:: Extracted records ::
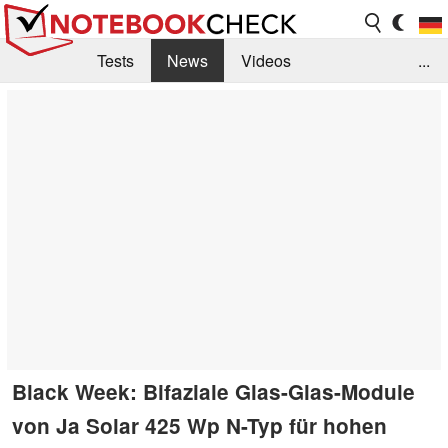
Tests
News
Videos
...
Benchmarks & Tech
Externe Tests
Kaufberatung
Deals
Suche
Jobs
Forum
Black Week: Bifaziale Glas-Glas-Module
von Ja Solar 425 Wp N-Typ für hohen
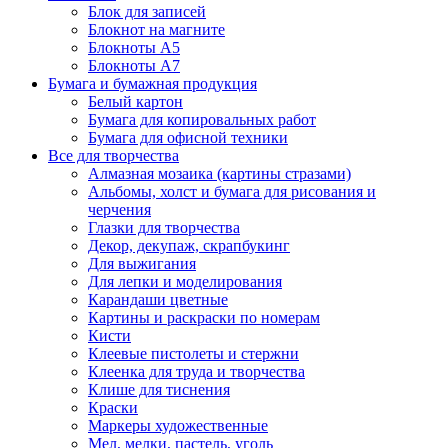
Блок для записей
Блокнот на магните
Блокноты А5
Блокноты А7
Бумага и бумажная продукция
Белый картон
Бумага для копировальных работ
Бумага для офисной техники
Все для творчества
Алмазная мозаика (картины стразами)
Альбомы, холст и бумага для рисования и
черчения
Глазки для творчества
Декор, декупаж, скрапбукинг
Для выжигания
Для лепки и моделирования
Карандаши цветные
Картины и раскраски по номерам
Кисти
Клеевые пистолеты и стержни
Клеенка для труда и творчества
Клише для тиснения
Краски
Маркеры художественные
Мел, мелки, пастель, уголь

:: What the exercise asks ::
Exercise for the records above: copy only the lines from the one with "Kaufberatung" to the one with "Для выжигания", both ends kept, and drop the pictures.

:: Task solution ::
Kaufberatung
Deals
Suche
Jobs
Forum
Black Week: Bifaziale Glas-Glas-Module
von Ja Solar 425 Wp N-Typ für hohen
Блок для записей
Блокнот на магните
Блокноты А5
Блокноты А7
Бумага и бумажная продукция
Белый картон
Бумага для копировальных работ
Бумага для офисной техники
Все для творчества
Алмазная мозаика (картины стразами)
Альбомы, холст и бумага для рисования и
черчения
Глазки для творчества
Декор, декупаж, скрапбукинг
Для выжигания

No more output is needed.